Una macchia sulla pelle del viso o del collo.
Può essere una banalità o una malattia più grave come un carcinoma basocellulare o un carcinoma spinocellulare. Cosa fare?

Molto spesso sulla pelle del viso o del collo compaiono piccole macchie di colore scuro o ispessimenti strani. Sono lesioni molto piccole e col passare dei mesi e degli anni aumentano di estensione. Quando sono localizzate su parti facilmente visibili i pazienti le seguono con molta attenzione. Invece possono passare inosservate quando si trovano in zone più nascoste, per esempio sulla nuca o sul retro del padiglione auricolare. Non tutte le persone sono uguali, alcune ne hanno parecchie. Si è visto che esiste una predisposizione familiare a queste lesioni. Un’altra caratteristica è che spesso le lesioni epidermiche sono favorite dall’esposizione ai raggi solari per lunghi periodi senza protezioni.

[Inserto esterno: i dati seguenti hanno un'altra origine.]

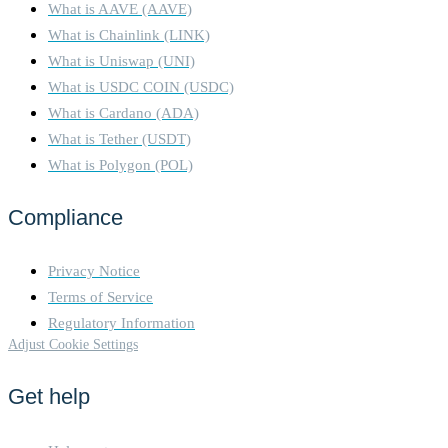
What is AAVE (AAVE)
What is Chainlink (LINK)
What is Uniswap (UNI)
What is USDC COIN (USDC)
What is Cardano (ADA)
What is Tether (USDT)
What is Polygon (POL)
Compliance
Privacy Notice
Terms of Service
Regulatory Information
Adjust Cookie Settings
Get help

E’ importante riconoscere le semplici macchie cutanee dalle lesioni maligne. In alcuni casi è sufficiente una visita medica con possibilità di ingrandire la lesione. Per esempio l’otorinolaringoiatra usa spesso il microscopio che permette un ottimo ingrandimento ed una perfetta illuminazione. Ritengo che in questo settore anche l’ occhio clinico abbia la sua importanza. In effetti dalla sola visita si deve decidere se consigliare al paziente di asportare o non asportare la lesione.  C’è, come in tutte le lesioni tumorali o presunte tali, la possibilità di eseguire una biopsia. Trattandosi di lesioni di piccole dimensioni e facilmente asportabili in anestesia locale sono dell’idea che in molti casi l'asportazione si possa fare senza biopsia.
Per quanto attiene alla tecnica di asportazione oggi molti chirurghi utilizzano il laser. La mia opinione è che una macchia cutanea, se si decide di asportarla, anche per soli motivi estetici, e a maggior ragione se c’è un sospetto di degenerazione maligna, si debba toglierla chirurgicamente.

Con la chirurgia si toglie una losanga di cute che contiene la macchia e il materiale asportato viene inviato per l’esame istologico. Questo è un esame preciso e fondamentale. Con l’asportazione chirurgica l’anatomo-patologo (cioè lo specialista che legge gli esami istologici) è in grado di definire la natura della lesione e soprattutto i margini. Il requisito fondamentale di un intervento ben condotto è che i margini dell’incisione siano in tessuto sano.
Questi interventi si eseguono in anestesia locale e si caratterizzano perché in una sola seduta operatoria si deve asportare la lesione e ricostruire il piano cutaneo. Si parla di tecniche di chirurgia plastica ricostruttiva.

Gli interventi di asportazione di lesioni cutanee si eseguono in ambulatorio o in day-surgery, raramente durano più di un’ora e dopo alcune ore il paziente esce dall’ambulatorio o dalla sala operatoria con la medicazione nella sede d’intervento.
La durata della medicazione è variabile, mediamente il soggetto operato dovrà tenerla per 8-12 giorni.

Le macchie cutanee, soprattutto sul viso o sul collo, sono spesso fonte di preoccupazione.
A quale specialista rivolgersi per curare una discromia cutanea?
Ritengo che per una prima valutazione, soprattutto quando la lesione è inferiore a 2-3 mm, il dermatologo o il medico estetico siano gli specialisti più adatti. Molte di queste lesioni inizialmente si trattano con creme o pomate e questi specialisti, proprio per la loro formazione medica, sono molto preparati per affrontare questi problemi.

Quando la lesione non recede oppure lo specialista l'ha giudicata meritevole di biopsia o di asportazione allora spesso, anche con l'aiuto del medico di famiglia, si cerca il medico più adatto tra: dermatologo, chirurgo generale, chirurgo plastico e otorinolaringoiatra. Ovviamente mi riferisco alle lesioni che colpiscono il distretto testa-collo, cioè ad un distretto dove necessariamente si deve pensare a risolvere il problema sanitario, ma non si deve sottovalutare l'estetica della persona. Ritengo che il chirurgo plastico e l'otorinolaringoiatra siano i medici più adatti. 
Se il problema è diagnostico si deve scegliere il tipo di biopsia tra escissionale (si toglie tutta la lesione) e incisionale (si toglie solo un frammento). Questa decisione dipende anche dalle capacità ricostruttive del chirurgo, in quanto il collo ed il viso richiedono la cura della malattia ed anche una ricostruzione ottimale.
Spesso diventa determinante il tipo di sutura. Oggi si praticano, anche per piccole lesioni, suture intradermiche che lasciano una cicatrice praticamente invisibile.